(Beginning of DATA SUPPLIED)
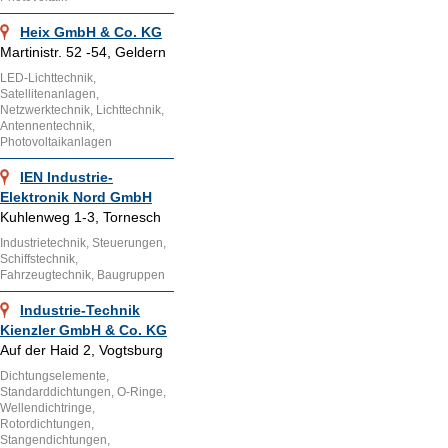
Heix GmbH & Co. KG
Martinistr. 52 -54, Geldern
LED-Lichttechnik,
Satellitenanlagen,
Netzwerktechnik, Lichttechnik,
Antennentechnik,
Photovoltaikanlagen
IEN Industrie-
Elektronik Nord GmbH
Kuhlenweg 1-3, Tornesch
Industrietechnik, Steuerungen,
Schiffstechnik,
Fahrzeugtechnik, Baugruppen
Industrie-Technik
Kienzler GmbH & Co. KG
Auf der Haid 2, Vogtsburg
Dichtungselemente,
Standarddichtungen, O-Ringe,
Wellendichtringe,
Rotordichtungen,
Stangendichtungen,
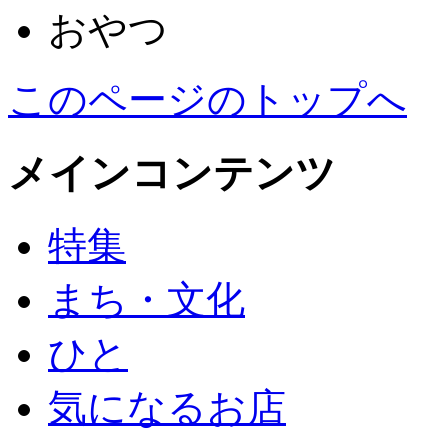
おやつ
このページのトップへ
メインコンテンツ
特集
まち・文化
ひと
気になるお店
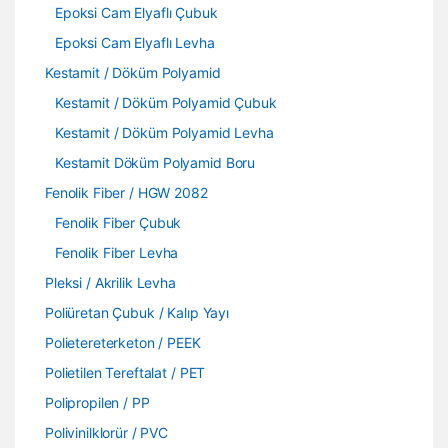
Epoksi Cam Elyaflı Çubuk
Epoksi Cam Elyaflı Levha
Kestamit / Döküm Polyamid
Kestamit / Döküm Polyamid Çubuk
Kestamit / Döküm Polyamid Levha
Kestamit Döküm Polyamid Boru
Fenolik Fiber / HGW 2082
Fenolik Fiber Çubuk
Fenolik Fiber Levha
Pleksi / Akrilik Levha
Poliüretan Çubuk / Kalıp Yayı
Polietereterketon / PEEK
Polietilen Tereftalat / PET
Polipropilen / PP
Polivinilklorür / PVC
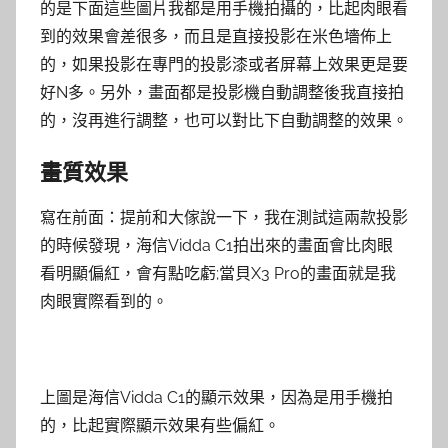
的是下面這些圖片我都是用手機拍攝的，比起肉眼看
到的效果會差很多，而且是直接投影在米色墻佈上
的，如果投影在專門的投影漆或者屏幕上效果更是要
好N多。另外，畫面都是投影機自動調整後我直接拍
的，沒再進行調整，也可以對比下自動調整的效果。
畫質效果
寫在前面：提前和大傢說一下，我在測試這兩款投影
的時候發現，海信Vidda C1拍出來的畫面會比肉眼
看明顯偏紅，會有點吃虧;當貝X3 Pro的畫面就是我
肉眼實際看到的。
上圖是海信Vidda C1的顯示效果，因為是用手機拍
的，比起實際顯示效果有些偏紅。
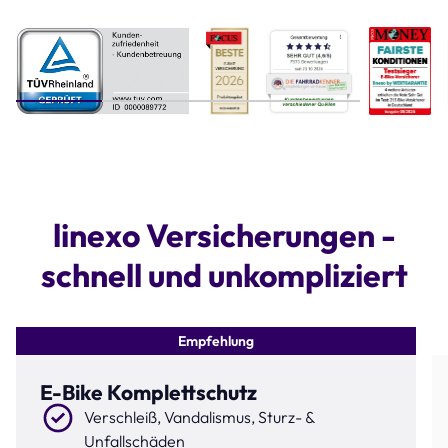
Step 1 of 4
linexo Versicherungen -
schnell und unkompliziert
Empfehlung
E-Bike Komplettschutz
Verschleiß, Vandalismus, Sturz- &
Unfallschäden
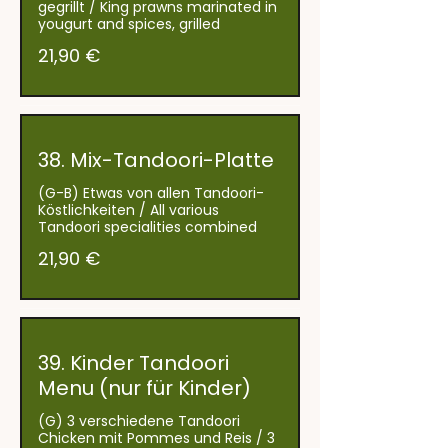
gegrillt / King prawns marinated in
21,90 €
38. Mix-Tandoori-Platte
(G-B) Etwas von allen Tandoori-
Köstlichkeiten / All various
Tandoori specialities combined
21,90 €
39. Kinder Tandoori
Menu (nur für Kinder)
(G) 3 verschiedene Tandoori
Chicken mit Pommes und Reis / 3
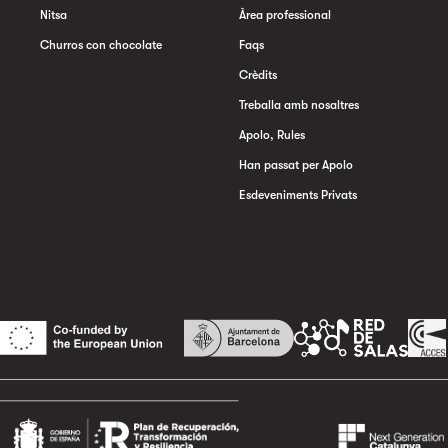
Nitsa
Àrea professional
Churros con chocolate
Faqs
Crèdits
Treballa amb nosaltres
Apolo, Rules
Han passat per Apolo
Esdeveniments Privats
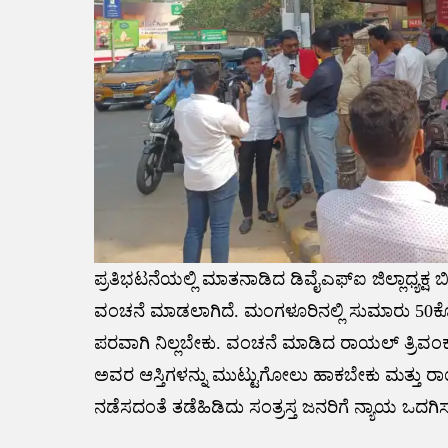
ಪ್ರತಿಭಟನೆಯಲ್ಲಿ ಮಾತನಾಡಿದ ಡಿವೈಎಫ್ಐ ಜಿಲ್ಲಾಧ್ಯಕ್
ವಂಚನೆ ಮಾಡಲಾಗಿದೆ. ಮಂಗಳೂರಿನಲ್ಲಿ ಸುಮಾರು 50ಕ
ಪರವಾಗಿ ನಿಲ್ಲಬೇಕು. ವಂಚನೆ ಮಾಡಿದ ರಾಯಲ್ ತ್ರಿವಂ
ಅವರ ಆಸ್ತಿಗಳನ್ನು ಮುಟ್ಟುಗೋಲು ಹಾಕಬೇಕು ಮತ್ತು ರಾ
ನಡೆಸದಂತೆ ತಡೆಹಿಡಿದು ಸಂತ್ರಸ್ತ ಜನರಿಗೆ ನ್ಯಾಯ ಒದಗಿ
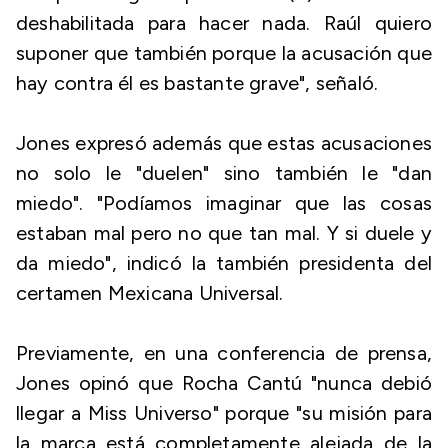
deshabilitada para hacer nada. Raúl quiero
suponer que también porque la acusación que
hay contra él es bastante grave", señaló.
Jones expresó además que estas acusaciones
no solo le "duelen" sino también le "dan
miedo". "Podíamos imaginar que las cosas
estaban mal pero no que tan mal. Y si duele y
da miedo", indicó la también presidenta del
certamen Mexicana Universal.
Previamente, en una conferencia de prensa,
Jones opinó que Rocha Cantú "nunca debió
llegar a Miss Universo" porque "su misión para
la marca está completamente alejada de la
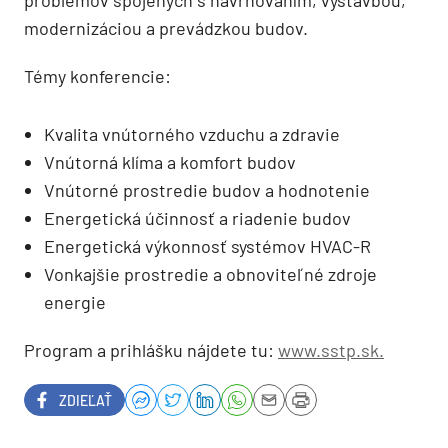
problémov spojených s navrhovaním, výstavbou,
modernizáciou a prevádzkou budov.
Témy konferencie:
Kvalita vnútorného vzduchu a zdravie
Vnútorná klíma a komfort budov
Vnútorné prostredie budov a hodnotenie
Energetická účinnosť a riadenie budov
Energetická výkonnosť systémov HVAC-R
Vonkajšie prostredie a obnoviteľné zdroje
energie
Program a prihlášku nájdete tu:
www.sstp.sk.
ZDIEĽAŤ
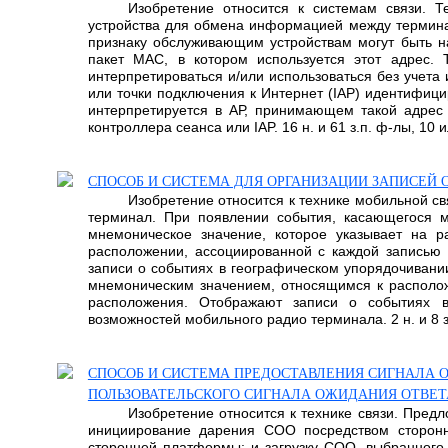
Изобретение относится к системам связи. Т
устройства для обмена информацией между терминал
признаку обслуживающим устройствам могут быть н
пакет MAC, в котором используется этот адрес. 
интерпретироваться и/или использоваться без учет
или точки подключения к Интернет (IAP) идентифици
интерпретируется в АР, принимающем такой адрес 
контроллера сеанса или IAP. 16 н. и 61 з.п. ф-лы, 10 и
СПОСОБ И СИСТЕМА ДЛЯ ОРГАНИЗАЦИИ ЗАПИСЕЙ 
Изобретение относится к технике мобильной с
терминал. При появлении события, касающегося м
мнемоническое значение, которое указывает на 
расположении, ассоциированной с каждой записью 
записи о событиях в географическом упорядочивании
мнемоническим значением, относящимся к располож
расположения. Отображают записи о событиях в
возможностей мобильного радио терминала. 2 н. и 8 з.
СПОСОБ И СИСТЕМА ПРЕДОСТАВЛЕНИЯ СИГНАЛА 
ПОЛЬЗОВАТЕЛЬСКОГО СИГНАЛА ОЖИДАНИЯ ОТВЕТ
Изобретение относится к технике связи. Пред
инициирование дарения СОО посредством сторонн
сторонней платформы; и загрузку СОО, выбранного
(End of DATA SUPPLIED)
(Beginning of DATA SUPPLIED)
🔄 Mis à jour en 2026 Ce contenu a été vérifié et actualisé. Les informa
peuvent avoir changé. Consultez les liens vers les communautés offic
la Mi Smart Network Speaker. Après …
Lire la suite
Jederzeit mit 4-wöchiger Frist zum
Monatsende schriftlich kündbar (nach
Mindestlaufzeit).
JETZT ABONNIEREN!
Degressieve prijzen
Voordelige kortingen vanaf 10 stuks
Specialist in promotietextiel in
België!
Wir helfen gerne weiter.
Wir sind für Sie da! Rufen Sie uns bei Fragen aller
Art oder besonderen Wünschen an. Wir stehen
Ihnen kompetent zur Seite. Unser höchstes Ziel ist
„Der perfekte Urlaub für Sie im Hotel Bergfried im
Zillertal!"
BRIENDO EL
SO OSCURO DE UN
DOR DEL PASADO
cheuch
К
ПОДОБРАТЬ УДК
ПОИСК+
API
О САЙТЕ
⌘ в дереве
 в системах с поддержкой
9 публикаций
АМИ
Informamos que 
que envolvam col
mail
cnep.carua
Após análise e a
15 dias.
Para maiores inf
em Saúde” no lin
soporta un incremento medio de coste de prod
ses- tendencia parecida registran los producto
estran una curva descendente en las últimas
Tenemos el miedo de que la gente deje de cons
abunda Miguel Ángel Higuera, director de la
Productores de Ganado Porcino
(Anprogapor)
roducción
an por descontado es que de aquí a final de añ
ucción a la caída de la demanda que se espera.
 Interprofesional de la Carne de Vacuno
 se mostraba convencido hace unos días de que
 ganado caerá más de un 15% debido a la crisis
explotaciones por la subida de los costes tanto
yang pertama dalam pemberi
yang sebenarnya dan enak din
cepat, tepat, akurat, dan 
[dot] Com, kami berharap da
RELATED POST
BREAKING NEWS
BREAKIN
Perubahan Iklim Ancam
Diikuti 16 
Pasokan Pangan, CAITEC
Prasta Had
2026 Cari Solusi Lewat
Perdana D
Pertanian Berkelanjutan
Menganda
(End of DATA SUPPLIED)
(Beginning of DATA SUPPLIED)
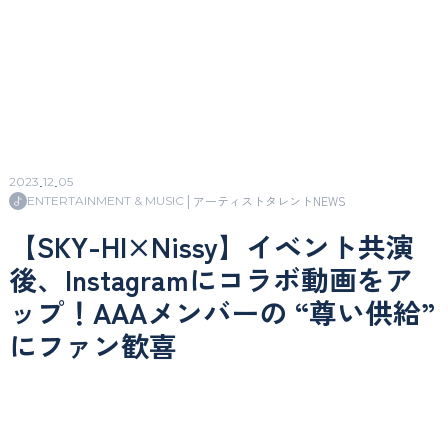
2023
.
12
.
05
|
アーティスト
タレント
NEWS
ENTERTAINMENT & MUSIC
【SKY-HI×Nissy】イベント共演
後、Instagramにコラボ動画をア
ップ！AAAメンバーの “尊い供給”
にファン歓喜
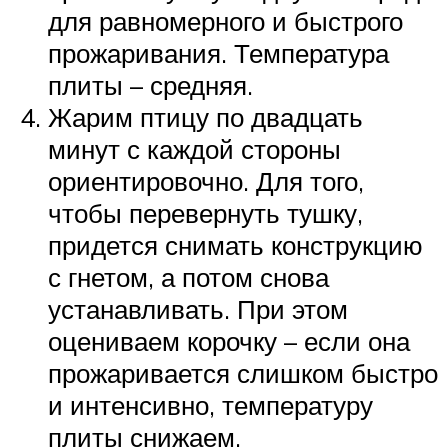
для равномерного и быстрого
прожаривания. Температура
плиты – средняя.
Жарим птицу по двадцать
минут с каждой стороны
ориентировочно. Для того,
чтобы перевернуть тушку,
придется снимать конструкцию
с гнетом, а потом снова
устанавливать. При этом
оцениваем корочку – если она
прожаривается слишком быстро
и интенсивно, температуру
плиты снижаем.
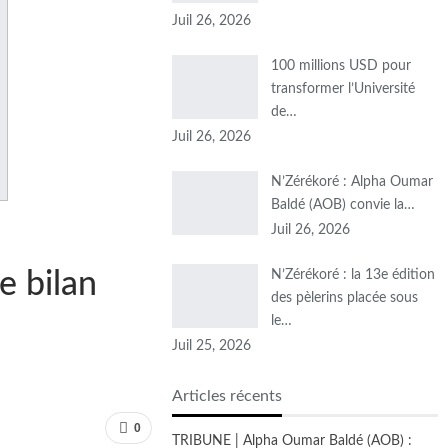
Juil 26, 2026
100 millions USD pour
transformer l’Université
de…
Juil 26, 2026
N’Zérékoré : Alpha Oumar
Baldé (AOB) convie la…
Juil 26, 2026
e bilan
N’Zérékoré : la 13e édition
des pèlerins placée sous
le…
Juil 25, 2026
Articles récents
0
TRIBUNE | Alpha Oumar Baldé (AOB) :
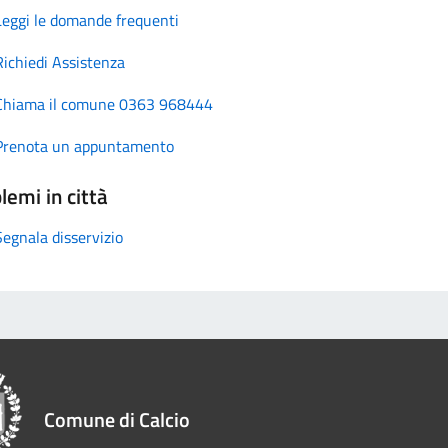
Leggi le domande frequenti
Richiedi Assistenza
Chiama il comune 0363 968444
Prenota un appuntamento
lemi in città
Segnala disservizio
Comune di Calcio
(End of DATA SUPPLIED)
YOUR ASSIGNMENT -
Some lines in the data above may hold the word "Oumar". Say how many, with no other words.

RESPONSE AREA -
2